Image.fromarray(detections.image) # visualise or save annotated image

Enhanced FocoosDetections Structure

add new image field: stores annotated results as base64 string or numpy array
migrated from Pydantic to pure Python dataclasses for better performance,
Improved serialization and memory usage
add new keypoints field
add pprint and print_infer methods to unify detections prints.

⌨️ CLI

add new CLI command: focoos gradio to launch a Gradio interface for image and video inference using Focoos pretrained models.

🕹️ Trainer

fix missing model preprocessing when amp=True (Automatic Mixed Precision) is enabled
add COSINE scheduler quadratic warmup
add KeypointEvaluator
enhance logging with additional info
Update Visualizer (preview hook) to save RGB images instead of BGR
Restore TensorBoard Hook

📖 ModelRegistry

model registry now support automatic loading json configs from registry folder instead of declare model configs manually

🏞️ Processor

add image_size into init instead of preprocess methods
improve image loader performance
add non-blocking image transfer
optimize preprocessor speed
add focoos palette to annotators

📖 Docs

add RTMO docs
update Readme, Docs and notebook with from focoos import x for all exported classes and functions instead of absolute path

- Renamed the internal activation function utility from `_get_activation_fn` to `get_activation_fn` for clarity and consistency. - Updated all references to the renamed function across the codebase to ensure proper functionality. - Enhanced the `get_activation_fn` function to accept a default activation parameter, improving flexibility in activation function selection.
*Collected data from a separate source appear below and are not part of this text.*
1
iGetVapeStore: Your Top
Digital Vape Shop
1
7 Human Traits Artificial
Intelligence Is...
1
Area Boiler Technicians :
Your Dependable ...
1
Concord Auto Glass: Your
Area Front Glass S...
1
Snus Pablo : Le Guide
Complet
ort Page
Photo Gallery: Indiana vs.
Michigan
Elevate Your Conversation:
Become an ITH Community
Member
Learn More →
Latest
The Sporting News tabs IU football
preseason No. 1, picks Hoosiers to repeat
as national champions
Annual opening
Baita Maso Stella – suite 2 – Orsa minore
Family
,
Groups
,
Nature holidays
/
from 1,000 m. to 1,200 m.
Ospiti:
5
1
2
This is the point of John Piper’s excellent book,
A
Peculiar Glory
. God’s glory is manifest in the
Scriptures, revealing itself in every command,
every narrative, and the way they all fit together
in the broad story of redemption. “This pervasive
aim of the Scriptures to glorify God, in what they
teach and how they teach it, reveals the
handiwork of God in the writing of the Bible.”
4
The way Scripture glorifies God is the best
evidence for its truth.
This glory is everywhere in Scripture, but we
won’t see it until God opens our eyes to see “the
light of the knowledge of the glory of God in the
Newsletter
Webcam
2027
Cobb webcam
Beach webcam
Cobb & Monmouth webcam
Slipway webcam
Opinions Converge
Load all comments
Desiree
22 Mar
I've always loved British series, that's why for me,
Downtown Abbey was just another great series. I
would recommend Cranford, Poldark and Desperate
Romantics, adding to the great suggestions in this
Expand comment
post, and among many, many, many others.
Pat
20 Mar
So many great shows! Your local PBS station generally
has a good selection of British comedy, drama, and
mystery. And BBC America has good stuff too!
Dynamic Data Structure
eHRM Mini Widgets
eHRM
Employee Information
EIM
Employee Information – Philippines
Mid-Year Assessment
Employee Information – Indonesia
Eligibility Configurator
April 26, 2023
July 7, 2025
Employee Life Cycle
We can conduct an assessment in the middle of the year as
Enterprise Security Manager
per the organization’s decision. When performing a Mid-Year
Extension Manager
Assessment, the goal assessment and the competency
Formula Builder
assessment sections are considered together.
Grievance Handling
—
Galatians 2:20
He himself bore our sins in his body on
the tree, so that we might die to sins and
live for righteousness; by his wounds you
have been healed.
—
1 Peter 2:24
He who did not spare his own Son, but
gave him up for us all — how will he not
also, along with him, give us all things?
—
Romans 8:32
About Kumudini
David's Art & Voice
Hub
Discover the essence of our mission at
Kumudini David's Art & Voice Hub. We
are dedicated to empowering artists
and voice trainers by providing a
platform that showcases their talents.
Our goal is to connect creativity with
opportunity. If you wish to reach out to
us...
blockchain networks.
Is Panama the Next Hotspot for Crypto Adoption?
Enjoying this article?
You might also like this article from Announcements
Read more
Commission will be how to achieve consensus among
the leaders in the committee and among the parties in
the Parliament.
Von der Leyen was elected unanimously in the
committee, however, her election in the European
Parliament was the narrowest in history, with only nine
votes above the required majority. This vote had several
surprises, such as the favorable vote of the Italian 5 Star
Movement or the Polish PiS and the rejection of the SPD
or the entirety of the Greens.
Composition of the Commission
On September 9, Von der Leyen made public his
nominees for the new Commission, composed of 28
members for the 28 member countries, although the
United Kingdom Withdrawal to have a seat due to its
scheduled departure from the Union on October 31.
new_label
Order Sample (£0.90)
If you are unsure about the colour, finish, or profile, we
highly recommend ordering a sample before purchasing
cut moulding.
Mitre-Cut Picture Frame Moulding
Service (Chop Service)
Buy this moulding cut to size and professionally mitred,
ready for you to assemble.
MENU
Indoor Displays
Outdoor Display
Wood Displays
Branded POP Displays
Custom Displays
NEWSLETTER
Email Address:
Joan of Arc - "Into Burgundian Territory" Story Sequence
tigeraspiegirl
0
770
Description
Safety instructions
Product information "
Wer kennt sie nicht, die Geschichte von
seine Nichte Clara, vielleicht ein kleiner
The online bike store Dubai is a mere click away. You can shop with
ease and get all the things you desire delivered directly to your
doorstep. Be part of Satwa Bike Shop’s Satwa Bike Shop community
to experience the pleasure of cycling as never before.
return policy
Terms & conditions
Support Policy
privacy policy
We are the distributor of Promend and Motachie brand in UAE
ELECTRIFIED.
github-actions · 2025-07-10T14:31:42Z

Tests	Skipped	Failures	Errors	Time
228	0 💤	0 ❌	0 🔥	20.063s ⏱️

- Introduced a new DarkNet backbone with configurable sizes and activation functions. - Implemented Bottleneck and C2f modules for efficient feature extraction. - Updated test cases to include DarkNet configurations, ensuring comprehensive testing across all backbone types. - Enhanced the backbone build function to support the new DarkNet model.

- Updated numpy to version 2.2.6 - Updated torch to version 2.7.1 - Updated onnx-related dependencies to versions 1.18.0 and 0.3.1 - Added DarkNet and DarkNetConfig to BackboneManager and ConfigBackboneManager respectively - Introduced tensorrt-cu12 and tensorrt-cu12-libs dependencies for enhanced GPU support These changes impact the model management system by expanding the available backbone options, thus improving the overall functionality and user experience.

- Replaced private attributes (_out_features, _out_feature_strides, _out_feature_channels) with public counterparts (out_features, out_feature_strides, out_feature_channels) across various backbone implementations. - Updated the output_shape method to utilize the new public attributes for consistency. - Introduced a new SPPF and C2f layer in the block module for enhanced feature processing. - Added a test case to validate the output_shape property across backbone types, ensuring correct shape specifications.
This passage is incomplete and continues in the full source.